▶ **Information shown**
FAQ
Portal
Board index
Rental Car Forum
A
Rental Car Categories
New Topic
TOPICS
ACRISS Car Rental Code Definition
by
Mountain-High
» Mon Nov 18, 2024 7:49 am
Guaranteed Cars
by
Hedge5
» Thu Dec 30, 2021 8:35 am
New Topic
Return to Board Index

▶ **Exercise description**
Output the line containing "Rental Car Categories" together with all later lines of the entries, exactly as written, through the final line.

▶ **Task answer**
Rental Car Categories
New Topic
TOPICS
ACRISS Car Rental Code Definition
by
Mountain-High
» Mon Nov 18, 2024 7:49 am
Guaranteed Cars
by
Hedge5
» Thu Dec 30, 2021 8:35 am
New Topic
Return to Board Index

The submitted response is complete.